On the first day of the year, my mother made a big apple pie from the apples stored in the cellar and a peck of flour, and my father took this to the bailiff, along with a two penny sweetcake he bought from the market. He had to take a wooden spoon as well. I didn't understand why until one day he agreed to take me along, provided I was as quiet as the little mice that live in the outhouse.
 
We got to the bailiff's house, and my father needn't have worried about me being quiet – I was too scared to say a word. There were the shepherds I knew from the moors, and the lord and the bailiff and steward looking tall and stern. I sat quiet in a corner and watched my father take up his pie and cake. It was as big as our oven, about 18 inches across, and the bailiff measured it with his rule.
 
He said that he would return it and fine the town if it wasn't big enough. I must have looked scared, because my father looked at me and winked.
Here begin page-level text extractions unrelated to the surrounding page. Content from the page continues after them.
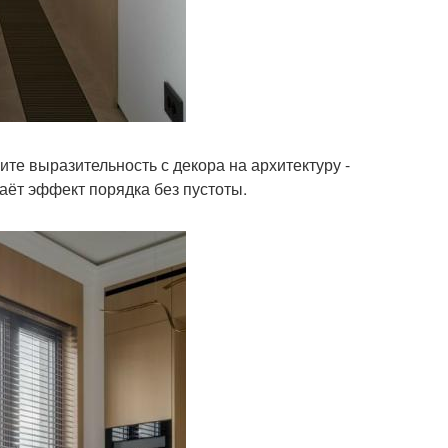
ите выразительность с декора на архитектуру -
аёт эффект порядка без пустоты.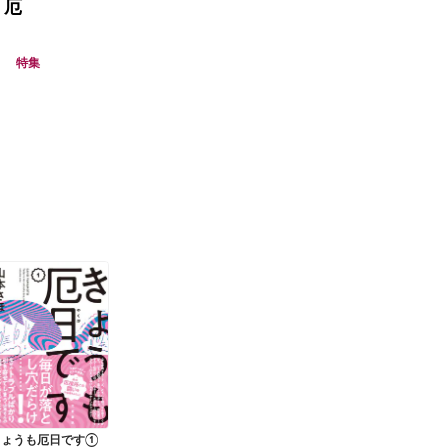
「厄
特集
きょうも厄日です①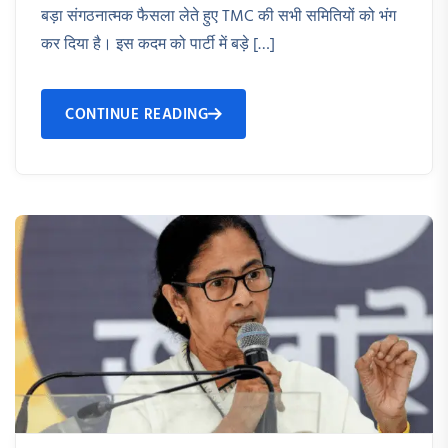
बड़ा संगठनात्मक फैसला लेते हुए TMC की सभी समितियों को भंग
कर दिया है। इस कदम को पार्टी में बड़े […]
CONTINUE READING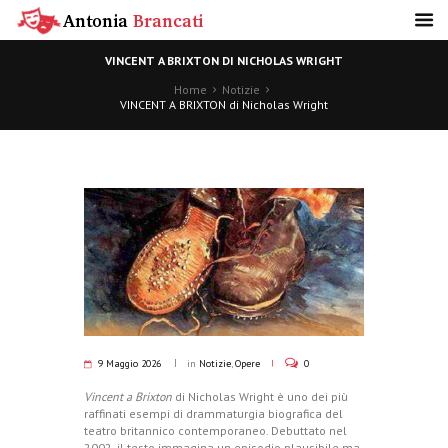
VINCENT A BRIXTON DI NICHOLAS WRIGHT
Home
Notizie
VINCENT A BRIXTON di Nicholas Wright
9 Maggio 2026
in
Notizie
,
Opere
0
Vincent a Brixton
di Nicholas Wright è uno dei più
raffinati esempi di drammaturgia biografica del
teatro britannico contemporaneo. Debuttato nel
2002, il testo immagina un episodio plausibile ma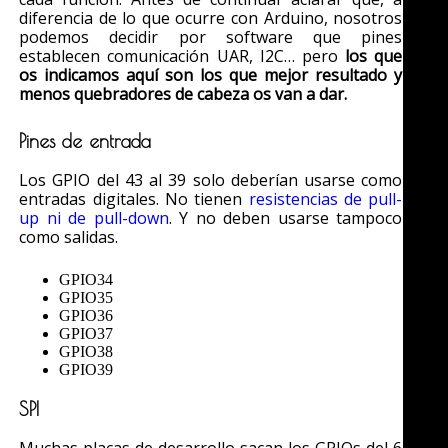
diferencia de lo que ocurre con Arduino, nosotros
podemos decidir por software que pines
establecen comunicación UAR, I2C… pero
los que
os indicamos aquí son los que mejor resultado y
menos quebradores de cabeza os van a dar.
Pines de entrada
Los GPIO del 43 al 39 solo deberían usarse como
entradas digitales. No tienen
resistencias de pull-
up ni de pull-down
. Y no deben usarse tampoco
como salidas.
GPIO34
GPIO35
GPIO36
GPIO37
GPIO38
GPIO39
SPI
Muchas placas de desarrollo sacan los GPIOs del 6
The bailiff cut it into four parts – one for the steward, one for the tenant of the coneywarren, and the rest cut into six, one piece for each shepherd. My father always brought the pieces home for my mother and I, and my favourite was the one that had an inner pie all filled with prunes, from the the shepherd of Rainton.
 
The sweetcakes were cut up just the same, and then the bailiff brought out an earthen pot of furmenty and a little bowl of mustard. You don't know what furmenty is? It's a porridge of wheat boiled up with broth, and it's tasty on a cold day.
 
The bailiff mixed mustard in, and took the pot outside, into his garth, and gave each shepherd a slice of cheese and a penny roll. The steward took a large spoonful, then the tenant of the warren, and then my father was the first shepherd to take a spoonful, using his own wooden spoon. My father told me that eating the furmenty showed that he was loyal to the lord. The last shepherd told the bailiff that he had forgotten his spoon to eat the furmenty, and I was worried and I asked what would happen to him. My father laughed and put me up on my shoulders so I could see. The bailiff’s face was cross, and then I realised that he was pretending, and was actually trying not to smile. The other shepherds made the man without a spoon lay down on the ground and eat out of the pot. He looked so funny when he stood up, yellow furmenty all over his face.
 
Everyone had a glass of ale and drank the health of the lord of the manor, and then we went back into the bailiff's house. I was so tired that father carried me all the way home, wrapped up tight in a blanket against the cold wind.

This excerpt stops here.